• _WHAT TO DO_
Each line with the word "børn" must appear in the answer, copied from the records.

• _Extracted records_
--*--
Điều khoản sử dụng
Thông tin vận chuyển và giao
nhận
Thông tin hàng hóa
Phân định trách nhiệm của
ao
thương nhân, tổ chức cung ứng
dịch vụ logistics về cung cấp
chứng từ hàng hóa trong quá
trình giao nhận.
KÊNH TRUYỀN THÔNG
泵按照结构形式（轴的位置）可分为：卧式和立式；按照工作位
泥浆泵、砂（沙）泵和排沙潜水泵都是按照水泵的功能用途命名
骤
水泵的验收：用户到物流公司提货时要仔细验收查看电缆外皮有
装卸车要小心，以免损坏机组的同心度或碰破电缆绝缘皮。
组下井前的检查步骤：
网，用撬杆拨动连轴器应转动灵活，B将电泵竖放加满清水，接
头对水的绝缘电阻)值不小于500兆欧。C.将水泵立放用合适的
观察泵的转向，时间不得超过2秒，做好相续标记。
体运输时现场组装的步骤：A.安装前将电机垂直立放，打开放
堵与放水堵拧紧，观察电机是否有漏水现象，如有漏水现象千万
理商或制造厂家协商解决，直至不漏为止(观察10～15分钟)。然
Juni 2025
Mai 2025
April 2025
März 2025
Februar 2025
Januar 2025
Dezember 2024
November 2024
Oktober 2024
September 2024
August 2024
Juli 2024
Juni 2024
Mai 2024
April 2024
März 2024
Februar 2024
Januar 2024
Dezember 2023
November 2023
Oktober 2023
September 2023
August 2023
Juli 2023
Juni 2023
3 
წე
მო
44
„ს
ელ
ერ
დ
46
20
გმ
--*--
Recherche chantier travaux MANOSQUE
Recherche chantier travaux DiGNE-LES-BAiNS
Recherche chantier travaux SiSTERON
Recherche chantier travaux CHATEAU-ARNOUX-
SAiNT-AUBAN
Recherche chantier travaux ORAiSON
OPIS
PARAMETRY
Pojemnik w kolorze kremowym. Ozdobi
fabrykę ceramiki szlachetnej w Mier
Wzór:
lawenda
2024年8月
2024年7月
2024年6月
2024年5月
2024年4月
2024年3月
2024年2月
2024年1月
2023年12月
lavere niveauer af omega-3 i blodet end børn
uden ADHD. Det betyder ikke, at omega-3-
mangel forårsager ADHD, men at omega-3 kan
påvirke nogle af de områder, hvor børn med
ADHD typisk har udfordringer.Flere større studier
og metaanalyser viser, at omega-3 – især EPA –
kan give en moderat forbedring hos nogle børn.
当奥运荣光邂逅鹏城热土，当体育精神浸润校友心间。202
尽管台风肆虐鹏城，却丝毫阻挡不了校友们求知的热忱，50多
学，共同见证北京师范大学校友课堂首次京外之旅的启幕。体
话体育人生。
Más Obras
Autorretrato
--*--
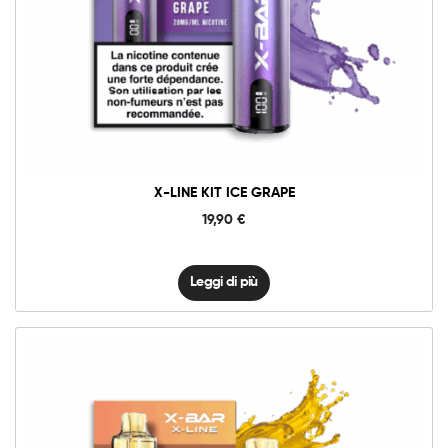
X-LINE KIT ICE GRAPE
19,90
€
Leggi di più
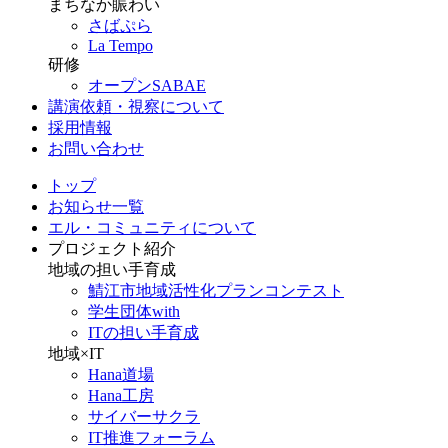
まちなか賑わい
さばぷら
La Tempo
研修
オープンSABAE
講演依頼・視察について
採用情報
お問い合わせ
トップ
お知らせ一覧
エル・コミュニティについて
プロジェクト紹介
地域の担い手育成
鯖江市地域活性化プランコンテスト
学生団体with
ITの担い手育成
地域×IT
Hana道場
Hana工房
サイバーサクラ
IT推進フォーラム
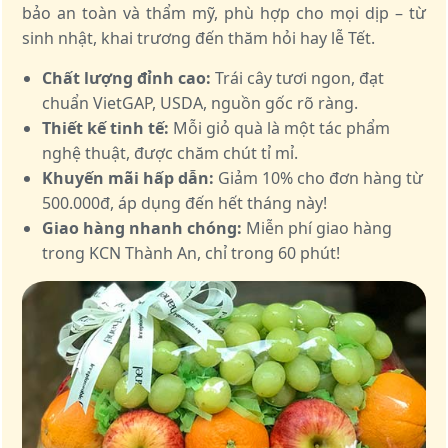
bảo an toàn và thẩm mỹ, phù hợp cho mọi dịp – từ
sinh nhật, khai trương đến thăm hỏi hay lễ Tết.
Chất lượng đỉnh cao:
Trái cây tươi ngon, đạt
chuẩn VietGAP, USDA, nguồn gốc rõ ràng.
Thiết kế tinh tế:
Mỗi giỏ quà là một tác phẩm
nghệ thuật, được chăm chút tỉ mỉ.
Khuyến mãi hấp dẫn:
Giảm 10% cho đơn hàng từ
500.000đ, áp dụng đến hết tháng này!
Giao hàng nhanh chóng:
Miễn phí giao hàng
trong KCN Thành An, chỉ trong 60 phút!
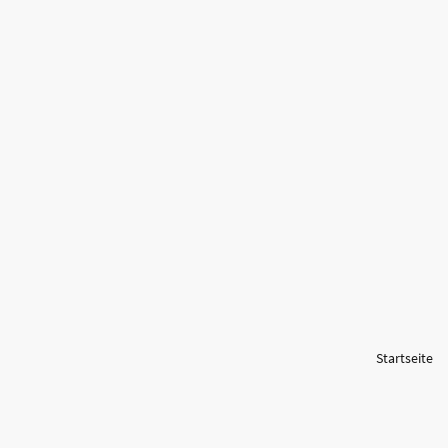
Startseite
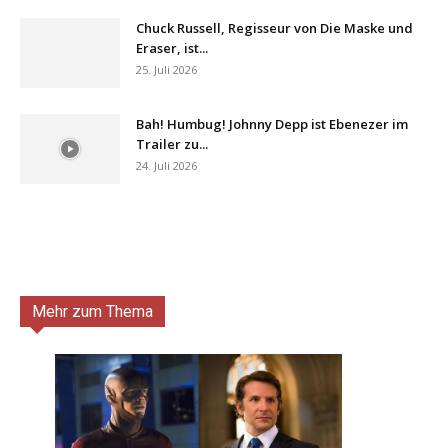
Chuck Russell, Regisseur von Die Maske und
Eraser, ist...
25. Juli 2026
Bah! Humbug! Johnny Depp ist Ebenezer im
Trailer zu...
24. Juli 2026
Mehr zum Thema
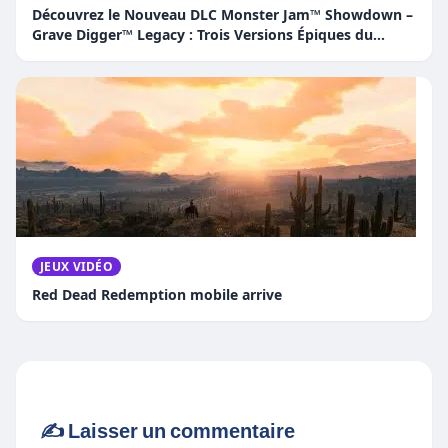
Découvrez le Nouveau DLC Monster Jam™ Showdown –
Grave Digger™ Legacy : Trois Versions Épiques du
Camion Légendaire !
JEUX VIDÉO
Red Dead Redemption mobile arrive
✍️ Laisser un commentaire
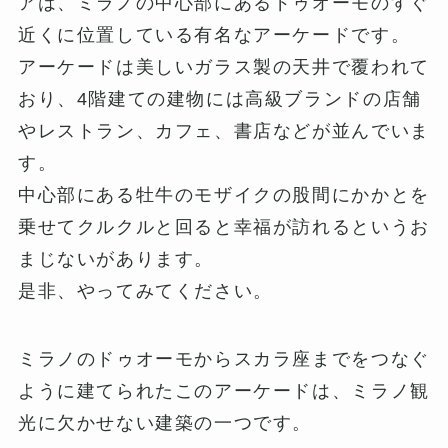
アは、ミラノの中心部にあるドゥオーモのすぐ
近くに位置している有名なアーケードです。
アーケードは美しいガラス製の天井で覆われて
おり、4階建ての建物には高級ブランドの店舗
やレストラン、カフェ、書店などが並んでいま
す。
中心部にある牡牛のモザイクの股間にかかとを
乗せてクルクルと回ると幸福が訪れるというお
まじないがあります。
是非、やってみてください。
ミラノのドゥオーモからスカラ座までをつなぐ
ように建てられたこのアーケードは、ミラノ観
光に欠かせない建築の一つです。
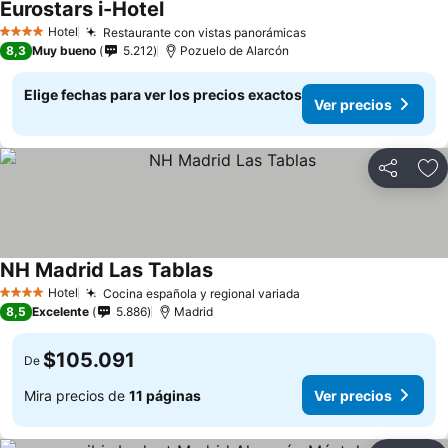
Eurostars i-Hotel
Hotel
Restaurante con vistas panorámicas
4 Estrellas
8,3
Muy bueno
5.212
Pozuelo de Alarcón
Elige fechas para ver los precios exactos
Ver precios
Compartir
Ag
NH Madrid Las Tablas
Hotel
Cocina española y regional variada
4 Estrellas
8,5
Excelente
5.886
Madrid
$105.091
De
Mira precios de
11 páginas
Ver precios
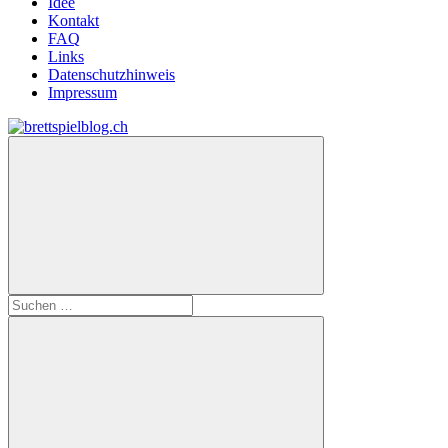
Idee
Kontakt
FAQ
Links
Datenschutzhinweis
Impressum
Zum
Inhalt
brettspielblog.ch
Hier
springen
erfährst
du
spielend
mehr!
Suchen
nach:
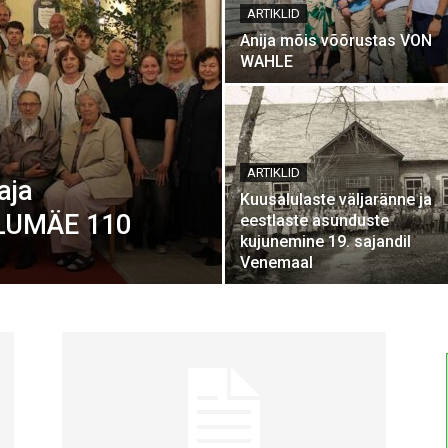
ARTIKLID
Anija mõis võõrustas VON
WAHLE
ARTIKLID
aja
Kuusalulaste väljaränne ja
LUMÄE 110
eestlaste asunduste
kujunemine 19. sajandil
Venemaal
--*--
• _OUTPUT OF THE TASK_
lavere niveauer af omega-3 i blodet end børn
påvirke nogle af de områder, hvor børn med
kan give en moderat forbedring hos nogle børn.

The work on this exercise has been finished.